Just don't go in there accident prone. Not sure how you broke it but don't joke around about it. Be serious and straight up about it. Tell him it got injured, it got fixed and it feels great and you're ready to go to work.


----------



## splatz (May 23, 2015)

There is no way broken finger is on the screening list, don't lie about it. 

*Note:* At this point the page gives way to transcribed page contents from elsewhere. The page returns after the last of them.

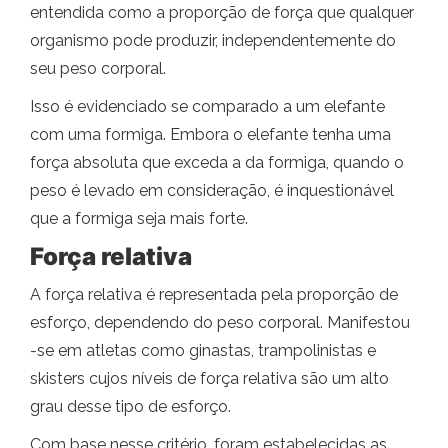
entendida como a proporção de força que qualquer
organismo pode produzir, independentemente do
seu peso corporal.
Isso é evidenciado se comparado a um elefante
com uma formiga. Embora o elefante tenha uma
força absoluta que exceda a da formiga, quando o
peso é levado em consideração, é inquestionável
que a formiga seja mais forte.
Força relativa
A força relativa é representada pela proporção de
esforço, dependendo do peso corporal. Manifestou
-se em atletas como ginastas, trampolinistas e
skisters cujos níveis de força relativa são um alto
grau desse tipo de esforço.
Com base nesse critério, foram estabelecidas as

However, if there's a lifting test or something, you could have an issue. I had a pre-employment screening for a trucking company eons ago where you had to demonstrate you could lift a bucket of sand or something onto a high shelf three times.


----------



## cwsims84 (Jan 21, 2012)

The physical is just making sure you aren’t going to have a heart attack on the job... they want to make sure you are in good health before offering you a job. The pinky is going to kill you, you’ll be fine.


----------



## Southeast Power (Jan 18, 2009)

If they see your broken pinky finger and ask if someone punched you in the nose, I'll guarantee you passed. :smile:


----------



## electrician85 (May 8, 2019)

Thank you everyone for the input. I’m a little less worried now. I’ll post what happens


----------



## wildleg (Apr 12, 2009)

just take a cable cutter and remove the pinky. tell em it was a birth defect and the doctors all lied. problem solved. next !


----------



## electrician85 (May 8, 2019)

My physical was yesterday and I think it went alright! I did have to left a 50 pound box and put it on a shelf and carry it across the room but I was able to do it no problem. They did take note of my finger injury though. Asked how long ago it happened and how it was feeling. My finger injury did happen at work so workers comp covered it. The nurse asked if I had ever been on workers comp and I said yes, so I hope that doesn’t go against me. I believe I passed the physical so now I have to wait to hear back from the union whether I’m officially in or out.


----------



## MikeFL (Apr 16, 2016)

Thanks for the update and good luck with that.


----------